«Он выглянул в окно и вдруг заметил, что пошел дождь», – Вольфи выводит буквы, старательно сопя – но они все равно не получаются красивыми, а убегают друг от друга, падают плашмя на темно-синие линейки и проваливаются под строчку, как нога под лед, сковавший все лужи во дворе. У Вольфи всегда все не так, как хочет мама. Поэтому она называет его хулиганом.

Зато он придумал, про что писать.

Они все: и Карл, сын мясника, и Франци с улицы за кладбищем, и Фредл-толстяк, и Гарри, который Гаральд – все сидят над пустыми тетрадками. И в самом деле, что писать на тему, которую выдумал капеллан Кройц? «Что может помешать доброму христианину пойти в воскресенье в церковь».

А Вольфи знает – его история растет строчка за строчкой, округляется, как пушистый праздничный кнёдль, начиненный фаршем, и Вольфи даже тихонько хихикает про себя: от того, что так ловко вывернулся, от того, что рассказ так ладно складывается.


– Что смешного, Энгельке? – гремит над ухом. Капеллан Кройц высится над ним черной суконной горой.

– Н-ничего, – Вольфи кажется, что гора вот-вот упадет на него и раздавит, – я просто пишу.

– Ну тогда прочти нам всем, что ты там написал, – сухо говорит капеллан, и губы его тонко змеятся в улыбке, а рука с четками негнущимся дорожным знаком показывает на учительский стол.

Вольфи вздыхает и выходит из-за парты. От учительского стола класс кажется совсем другим, он раздвигается, становится необъятным, а ты будто стоишь на сцене.


– А вдруг я промокну? Нужно бы взять зонт, подумал добрый христианин, – читает Вольфи громко и с выражением. – Он поискал зонт, а когда нашел, то расстроился. Зонт оказался весь в дырочку. «Что же мне теперь делать? – подумал добрый католик. – Может быть, зашить зонт? Но я не успею. А может, надеть на голову мешок из рогожи покрепче и так побежать до церкви?»


Шея капеллана Кройца налилась багровым, будто ему нестерпимо жмет черно-белый жесткий римский воротничок.

Смешок – крепко слепленным снежком – дробно раскатился по классу, собрал, смел весь смех, по снежинке, с парт у окна и вдоль стены, превратился в горную лавину. Они уже все смеются: сжав губы, хихикает Франци с улицы за кладбищем, гогочет Карл, сын мясника, схватился за щеки Фредл-толстяк, будто щеки сейчас не выдержат и вот-вот лопнут от смеха, а Гарри, который Гаральд, даже подвизгивает, как поросенок, смеясь.
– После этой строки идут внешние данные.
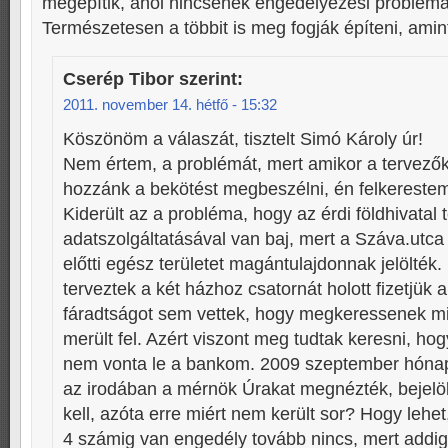
megépítik, ahol nincsenek engedélyezési problémá
Természetesen a többit is meg fogják építeni, amin
Cserép Tibor
szerint:
2011. november 14. hétfő - 15:32
Köszönöm a válaszát, tisztelt Simó Károly úr!
Nem értem, a problémát, mert amikor a tervezők
hozzánk a bekötést megbeszélni, én felkerestem
Kiderült az a probléma, hogy az érdi földhivatal 
adatszolgáltatásával van baj, mert a Száva.utc
előtti egész területet magántulajdonnak jelölték
terveztek a két házhoz csatornát holott fizetjük a
fáradtságot sem vettek, hogy megkeressenek m
merült fel. Azért viszont meg tudtak keresni, hog
nem vonta le a bankom. 2009 szeptember hón
az irodában a mérnök Úrakat megnézték, bejelölt
kell, azóta erre miért nem került sor? Hogy lehe
4 számig van engedély tovább nincs, mert addig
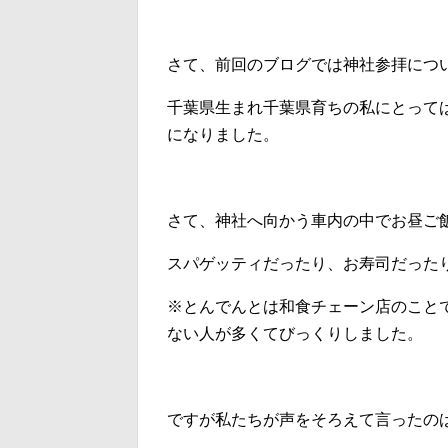
さて、前回のブログでは神社参拝につ
千葉県生まれ千葉県育ちの私にとって
になりました。
さて、神社へ向かう車内の中でお昼ご
スパゲッティだったり、お寿司だった
※とんでんとは和食チェーン店のこと
ない人が多くてびっくりしました。
ですが私たちが声をそろえて言ったの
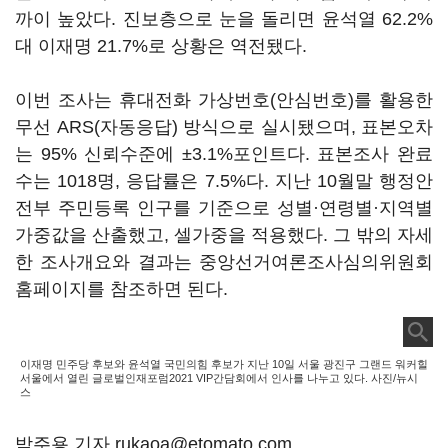
까이 높았다. 진보층으로 눈을 돌리면 윤석열 62.2%
대 이재명 21.7%로 상황은 역전됐다.
이번 조사는 휴대전화 가상번호(안심번호)를 활용한
무선 ARS(자동응답) 방식으로 실시됐으며, 표본오차
는 95% 신뢰수준에 ±3.1%포인트다. 표본조사 완료
수는 1018명, 응답률은 7.5%다. 지난 10월말 행정안
전부 주민등록 인구를 기준으로 성별·연령별·지역별
가중값을 산출했고, 셀가중을 적용했다. 그 밖의 자세
한 조사개요와 결과는 중앙선거여론조사심의위원회
홈페이지를 참조하면 된다.
이재명 민주당 후보와 윤석열 국민의힘 후보가 지난 10일 서울 광진구 그랜드 워커힐
서울에서 열린 글로벌인재포럼2021 VIP간담회에서 인사를 나누고 있다. 사진/뉴시
스
박주용 기자 rukaoa@etomato.com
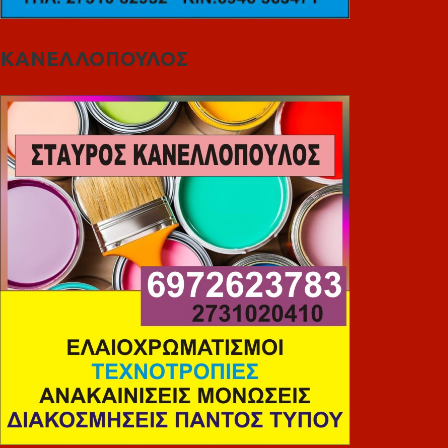
ΚΑΝΕΛΛΟΠΟΥΛΟΣ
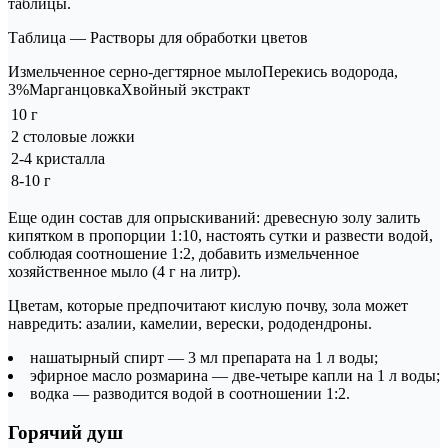
таблицы.
Таблица — Растворы для обработки цветов
Измельченное серно-дегтярное мылоПерекись водорода,
3%МарганцовкаХвойный экстракт
10 г
2 столовые ложки
2-4 кристалла
8-10 г
Еще один состав для опрыскиваний: древесную золу залить
кипятком в пропорции 1:10, настоять сутки и развести водой,
соблюдая соотношение 1:2, добавить измельченное
хозяйственное мыло (4 г на литр).
Цветам, которые предпочитают кислую почву, зола может
навредить: азалии, камелии, верески, рододендроны.
нашатырный спирт — 3 мл препарата на 1 л воды;
эфирное масло розмарина — две-четыре капли на 1 л воды;
водка — разводится водой в соотношении 1:2.
Горячий душ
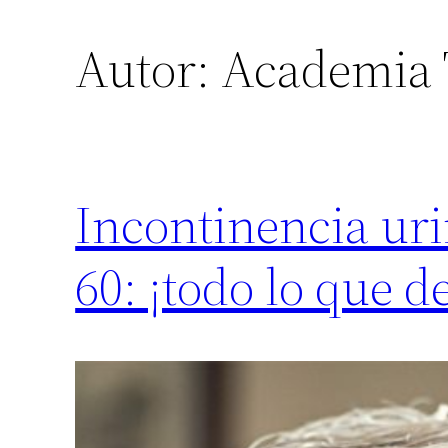
Autor:
Academia 
Incontinencia ur
60: ¡todo lo que d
«Добрый католик уже понял, что опоздал на службу», – увлеченно читает дальше Вольфи, – и…


Бам-м-м!


Тяжелая рука, будто собрав всю силу, наотмашь бьет его по уху. Голова мотнулась, как у безжизненной тряпичной куклы. Ухо, щека и все, что слева, умерло. Смех в классе – тоже, будто его и не было. Лицо капеллана Кройца покраснело, стало винно-красным, как четки, и кажется, сейчас брызнет во все стороны.

«У меня отвалилась голова, – подумал Вольфи. – Или оторвалось ухо». Он осторожно ощупывает рукой голову – все на месте. Только ухо совсем неживое, и в ставшей будто чужой голове гудит церковный колокол – протяжно, гулко, «бамм-бамм-баммм».


– Пойдем! – бросает капеллан и тащит Вольфи прочь из класса. К директору. Сухие пальцы держат руку цепко – не вырваться.

«Что сейчас будет, – пугается Вольфи и свободной рукой придерживает ухо, будто оно может невзначай отвалиться. Ухо теперь горит жаром ста печей, оно жарче, чем воздух в кузнице у Молодого Кляйна, – сейчас и директор еще добавит».


У дверей директорского кабинета капеллан отбрасывает руку Вольфи, словно это ядовитая жаба, про которую рассказывал вчера на перемене Гарри, который Гаральд.